Following the meeting, Mr. Di Vita sold 707 of his WSM Stock Fund units (from his pension fund) and purchased 1,000 WSM put options. After WSM issued an earnings release in which it lowered guidance, Mr. Di Vita sold his put options. Overall, Mr. Di Vita avoided trading losses and made gains totally $67,690, according to the complaint.
To settle the action Mr. Di Vita consented to the entry of a permanent injunction prohibiting future violations of the antifraud provisions. In addition, he consented to the entry of an order requiring him to pay disgorgement and prejudgment interest of $76,932.80 and a civil penalty of $67,690.
While the case seems to be straight forward, it does raise two questions. First, it is unclear why the SEC’s complaint is so vague about the key meeting attended by Mr. Di Vita. The fact section contains virtually no detail about the meeting. There is no claim, however, in the fact section that the managers were told that earnings guidance would be lowered. While apparently the managers were told something about continuing difficulties at the Pottery Barn unit, there is no indication of whether this represented a new trend or simply a continuation of what had previously been disclosed. Likewise, there is no representation that managers were told about earnings projections for the period or that guidance would be lowered.
The allegations in the “Summary” at the beginning of the complaint make a small addition to the allegations about the meeting. That portion of the complaint suggest that, in fact, managers were not told that guidance would be lowered, but were supplied with enough information from which they could figure it out or which “enabled” defendant to know.
While Mr. Di Vita’s trading clearly suggests that he “figured out” something – and the results show he was correct – this is clearly not an adequate basis on which to being an insider trading case. Guesses, right or wrong, are not inside information. If, in fact, WSM managers were told that guidance was being lowered or if they were provided with other details about the financial performance of the company, the SEC should be able to do better than make the vague allegations set forth here.
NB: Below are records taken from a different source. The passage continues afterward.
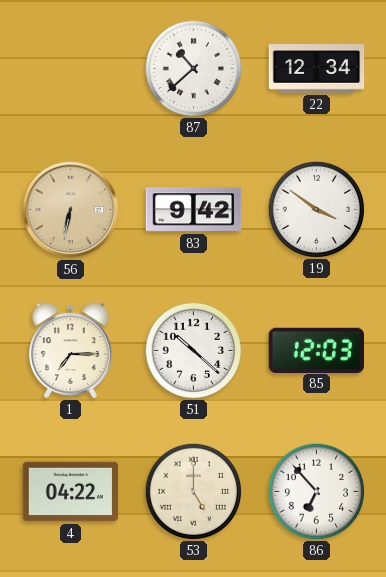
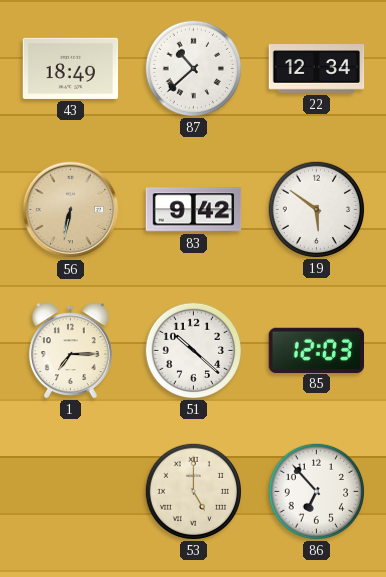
43: none -> 18:49
19: 3:51 -> 5:51
4: 04:22 -> none
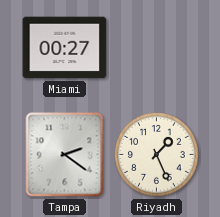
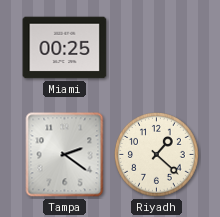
Miami: 00:27 -> 00:25
Riyadh: 1:26 -> 1:22
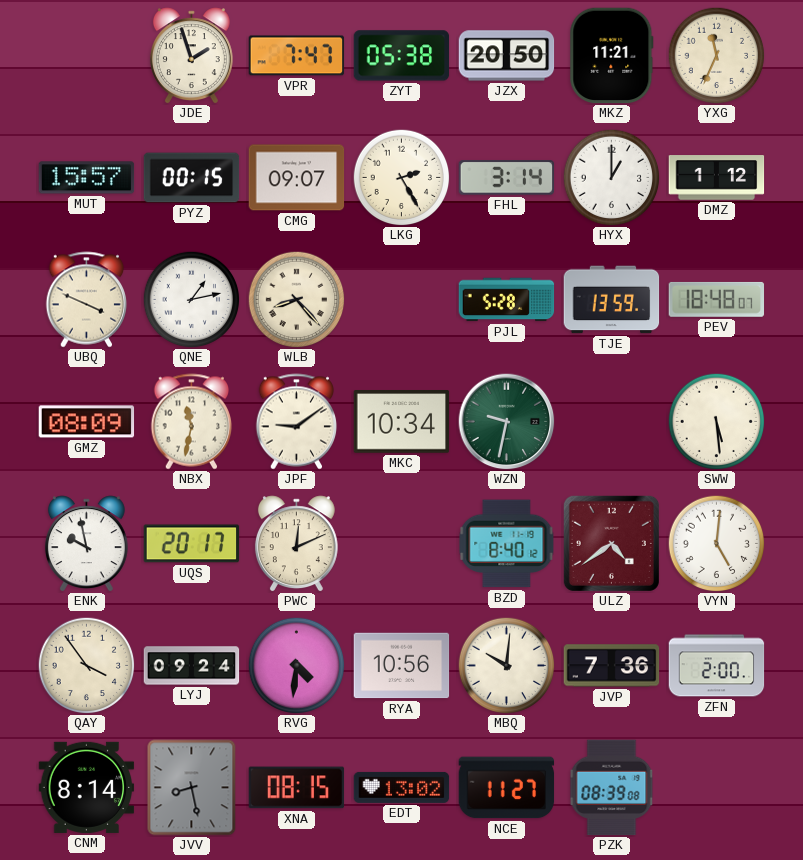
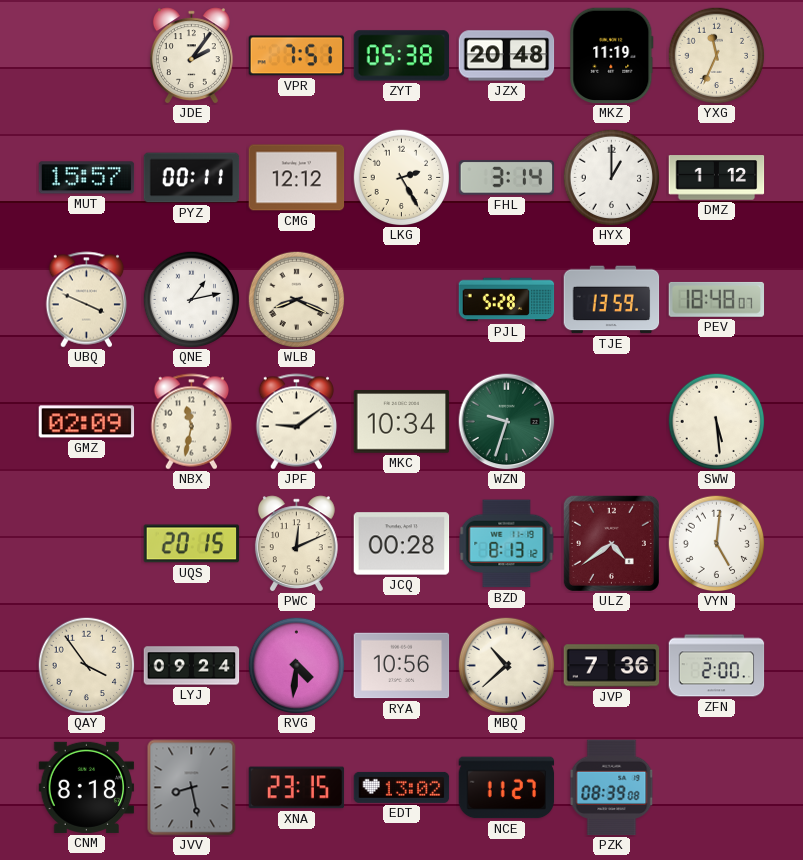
JDE: 1:57 -> 2:06
VPR: 7:47 -> 7:51
JZX: 20:50 -> 20:48
MKZ: 11:21 -> 11:19
PYZ: 00:15 -> 00:11
CMG: 09:07 -> 12:12
WLB: 8:23 -> 8:19
GMZ: 08:09 -> 02:09
WZN: 9:32 -> 9:33
ENK: 9:58 -> none
UQS: 20:17 -> 20:15
JCQ: none -> 00:28
BZD: 8:40 -> 8:13
MBQ: 10:01 -> 10:38
CNM: 8:14 -> 8:18
XNA: 08:15 -> 23:15
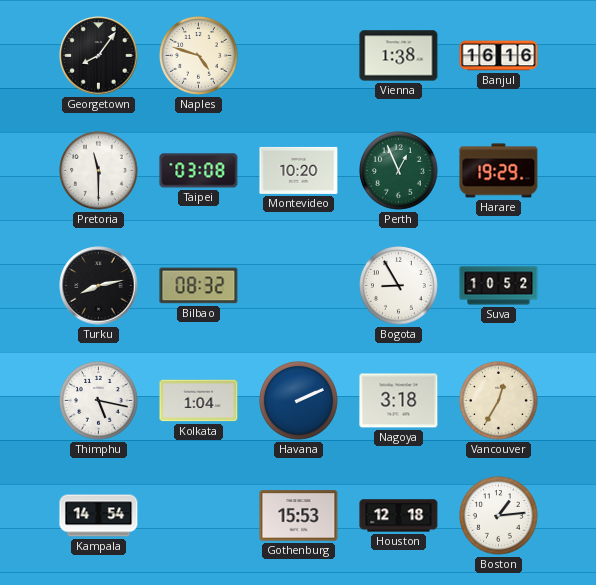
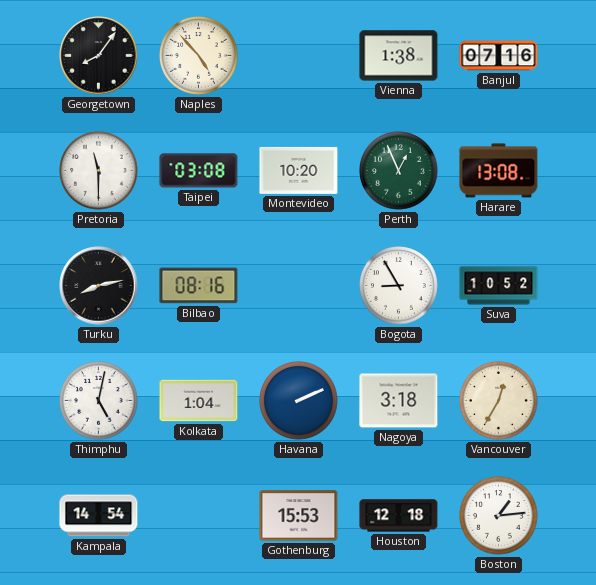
Naples: 4:48 -> 4:53
Banjul: 16:16 -> 07:16
Harare: 19:29 -> 13:08
Bilbao: 08:32 -> 08:16
Thimphu: 5:17 -> 5:02
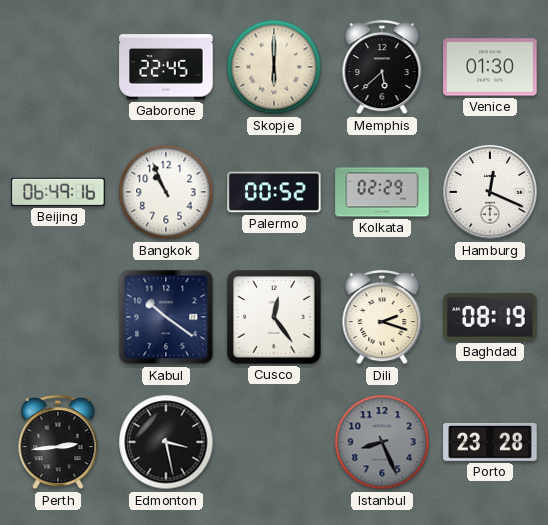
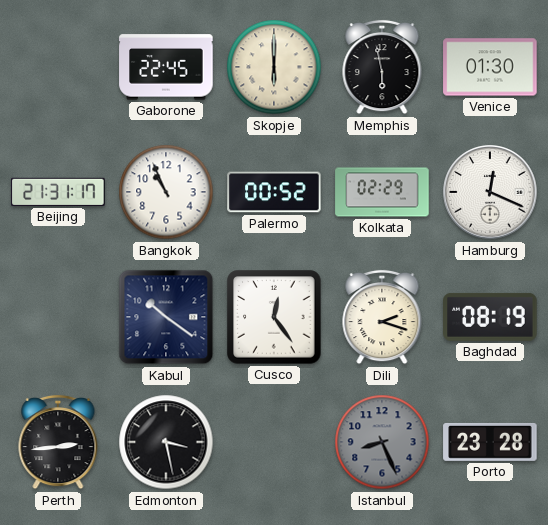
Memphis: 5:38 -> 5:58
Beijing: 06:49 -> 21:31
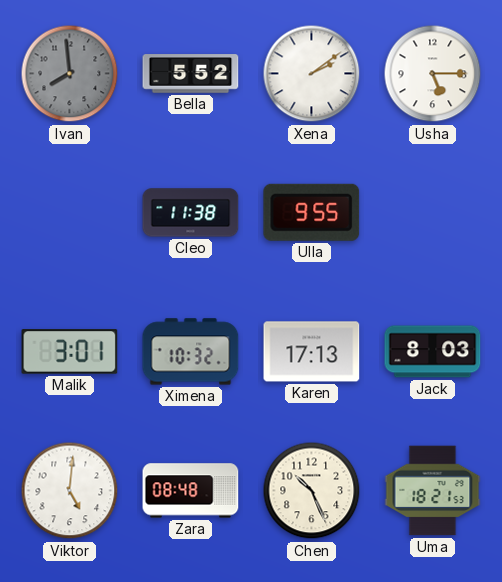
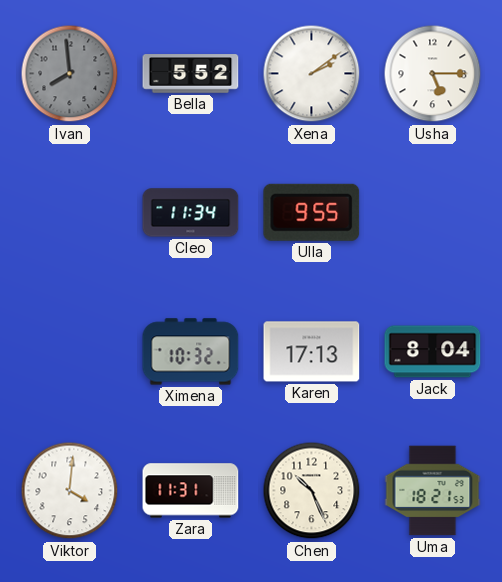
Cleo: 11:38 -> 11:34
Malik: 3:01 -> none
Jack: 8:03 -> 8:04
Viktor: 5:01 -> 4:01
Zara: 08:48 -> 11:31
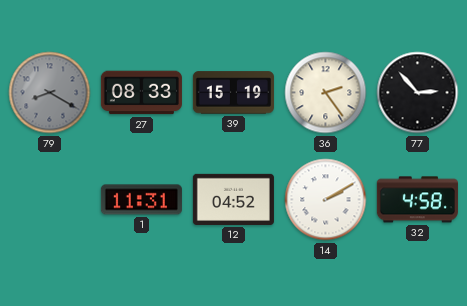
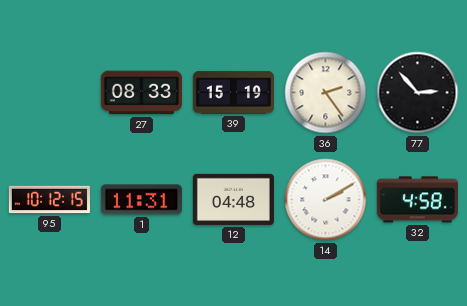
79: 8:20 -> none
95: none -> 10:12
12: 04:52 -> 04:48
Second, there is no explanation for the financial penalty imposed here. The penalty equals only the disgorgement. It does not equal the total of disgorgement and prejudgment interest, as in many cases. Nor does it represent a multiple of the disgorgement and prejudgment interest total as in many cases. Overall, this complaint, like one filed earlier last week (discussed here) raises more questions than it answers.